The area now known as Tower Hill State Park was already ancient when the first white explorers saw it in 1673. They were Pere Jacques Marquette and Louis Joliet who passed this way as they explored the Wisconsin River.
The lead mining era
It was better known but still only lightly populated in 1830 when Daniel Whitney of Green Bay noticed the sharply rising bluff as he traveled the river. He was a businessman and saw potential here for construction of a tower for making the lead pellets used in shotguns. There were many mines in the region that could provide the lead for the operation.
Whitney hired Thomas Bolton Shaunce, a lead miner from Galena, Illinois to dig a shaft from the top of the bluff to the level of the river below. Shaunce arrived in 1831 and spent 187 days over the next two years digging the 120-foot-deep shaft and the 90-foot tunnel between the shaft and the riverbank so that the shot tower could be built. Shaunce worked mostly alone, but had some assistance from a fellow miner named Malcom Smith. Their work was interrupted by the Black Hawk War (1832) as Shaunce and Smith went to fight.
A wooden shaft 60 feet high was built alongside the cliff above the stone shaft, making the total height of the tower 180 feet.
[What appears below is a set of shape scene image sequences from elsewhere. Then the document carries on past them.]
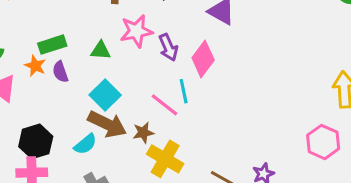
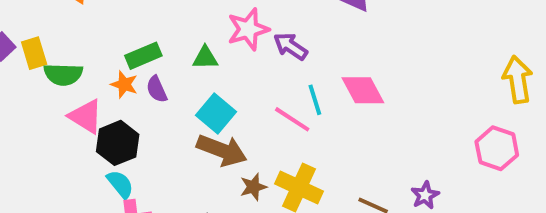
purple arrow: (168, 47) -> (290, 46), turned 152
pink diamond: (203, 59) -> (363, 90), moved, turned -60
brown star: (143, 133) -> (253, 187), moved
black hexagon: (36, 141) -> (118, 143), moved
cyan semicircle: (85, 144) -> (120, 184), moved, turned -85

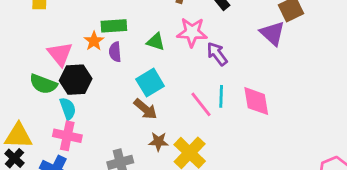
green semicircle: (63, 74) -> (43, 84), moved
brown arrow: (222, 150) -> (145, 109), size x0.7

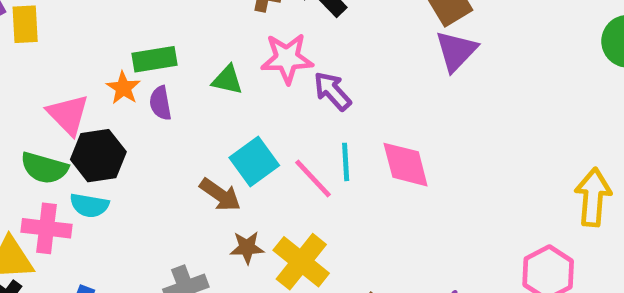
purple triangle: (272, 33) -> (456, 51), moved, turned 36
cyan square: (150, 83) -> (254, 162), moved
cyan semicircle: (68, 108) -> (89, 205), turned 125
pink cross: (67, 136) -> (46, 228), moved

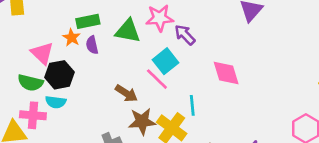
green triangle: (227, 80) -> (128, 31), size x1.5
cyan square: (254, 162) -> (166, 61), moved
cyan line: (346, 162) -> (192, 105), moved
pink line: (313, 178) -> (157, 79), moved
brown star: (247, 248) -> (142, 121), size x1.5

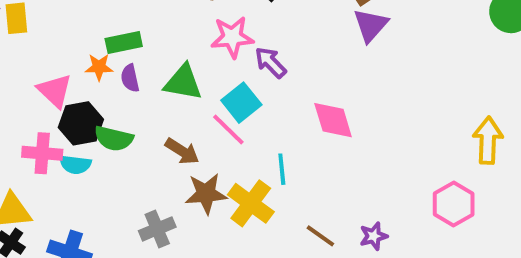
green triangle: (128, 31) -> (183, 82), moved
orange star: (72, 38) -> (99, 67), turned -30
green semicircle: (30, 83) -> (114, 139), moved
pink cross: (33, 115) -> (42, 153), moved

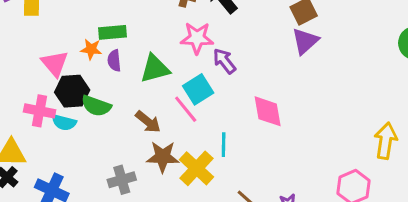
green triangle: (183, 82) -> (155, 69), turned -32

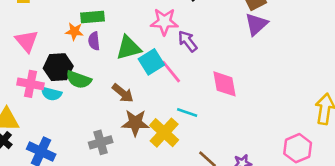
pink triangle: (55, 64) -> (27, 41), moved
cyan square: (198, 89) -> (151, 62), moved
pink line: (186, 109) -> (171, 72), moved
cyan line: (224, 145) -> (187, 112), turned -72

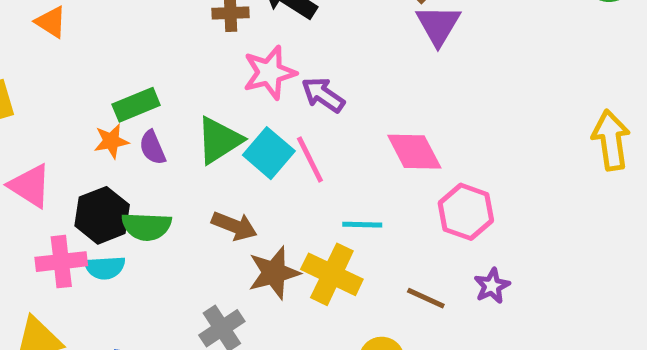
pink line: (171, 72) -> (310, 159), turned 30
pink hexagon: (298, 148) -> (466, 212), moved

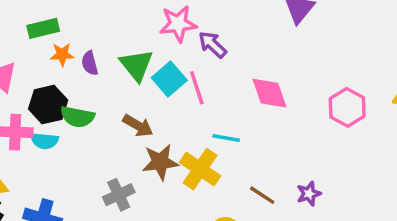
green rectangle: (136, 105) -> (43, 28), moved
green triangle: (219, 140) -> (136, 65), turned -45
pink hexagon: (466, 212) -> (347, 107), moved

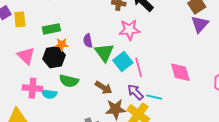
purple arrow: (213, 45) -> (135, 92), moved
purple semicircle: (90, 63) -> (88, 41), moved
black hexagon: (48, 105) -> (54, 57), moved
A smelting house was built at the top of the tower and a finishing house at the bottom to complete the buildings.
How the tower worked
The method used was the “Watts Method” named after an English plumber who, watching raindrops fall, envisioned droplets of melted lead falling in the same manner and becoming round as they fell. The process was simple. Lead, brought from Mineral Point or Galena in 75-pound bars called “pigs,” was melted in large kettles at the smelting house. Arsenic was added to make it brittle and to help it form into droplets. The melted lead was poured through a ladle with holes in the lid and dropped into a pool of water. The droplets cooled and became round as they fell. The size of the holes in the ladle determined the size of the shot and the larger the shot, the farther they had to fall.
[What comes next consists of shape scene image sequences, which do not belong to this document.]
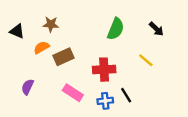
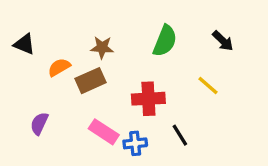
brown star: (51, 24) -> (102, 47), moved
blue cross: (105, 101) -> (135, 143), moved

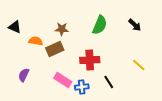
orange semicircle: (59, 67) -> (36, 41), turned 40
yellow line: (208, 85) -> (139, 65), moved

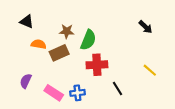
green semicircle: (100, 25) -> (88, 40), moved
black triangle: (15, 27) -> (27, 22), moved
pink rectangle: (63, 80) -> (54, 93), moved
blue cross: (82, 87) -> (77, 93), moved

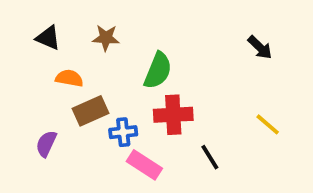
brown star: (67, 31) -> (106, 38), moved
brown rectangle: (59, 53) -> (90, 111), moved
pink rectangle: (54, 93) -> (144, 165), moved
blue cross: (77, 93) -> (123, 132), moved

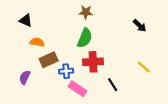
brown star: (106, 38) -> (86, 12), moved

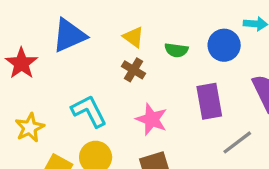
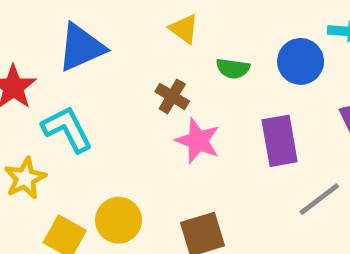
yellow triangle: (133, 37) -> (184, 29), moved
cyan L-shape: (89, 111) -> (67, 129), moved
pink star: (152, 119) -> (198, 141), moved

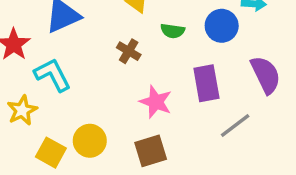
pink star: (198, 141) -> (156, 102), moved

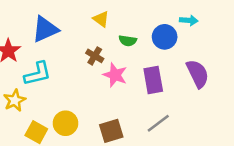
cyan L-shape: (53, 75) -> (38, 74), turned 104
pink star: (156, 102) -> (115, 75), moved
gray line: (235, 126) -> (158, 123), moved

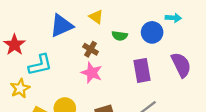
blue triangle: (45, 29) -> (61, 26), moved
pink star: (115, 75) -> (92, 73), moved

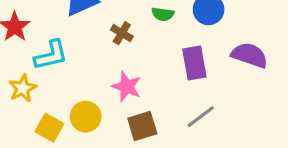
purple semicircle: (181, 65) -> (249, 55), turned -45
pink star: (92, 73) -> (127, 87), moved

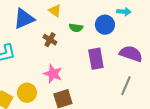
gray line: (201, 117) -> (126, 86), moved, turned -30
When the pool was full, the lead was hauled to the finishing house to be dried, polished, graded and sorted to be bagged for shipment to Eastern markets.
When in full operation, a crew of six operated the shot tower, dropping up to 5,000 pounds of lead per day. Of this, only about 600 to 800 pounds was usable shot. The rest was hauled back to the top of the tower, melted and dropped again.
This was the beginning of a flurry of growth and prosperity that lasted for about 30 years as the shot making business flourished. In1836 nearly half of Wisconsin's people were living in the lead mining region, leading to the establishment of the territorial capitol near Belmont. By the 1840s, southwest Wisconsin mines were producing more than half of the nation's lead.
The shot-making process continued until 1860 when the poor economy just before the Civil War made it no longer profitable. The equipment was sold, the buildings torn down or moved away and the shot tower was abandoned.
The village of Helena
The village of Helena was built on the river's edge near the shot tower, but was torn down during the Black Hawk War, when the U.S. Army needed materials to raft its men and supplies across the river in pursuit of Black Hawk. Undaunted, the villagers rebuilt Helena and persisted until 1860 when the shot tower closed. The community's final chapter came when the railroad passed Helena by and it simply ceased to exist.
The Unitarian retreat and state park years
The next stage in the history of the area began in 1889. The Reverend Jenkin Lloyd Jones, a Unitarian Minister from Chicago purchased the site as a retreat for his fellow ministers. Upon his death, his widow donated the land to the State of Wisconsin and in 1922 it became Tower Hill State Park. The shelter and the foundation of Jones' stone barn still stand as remnants of his time here.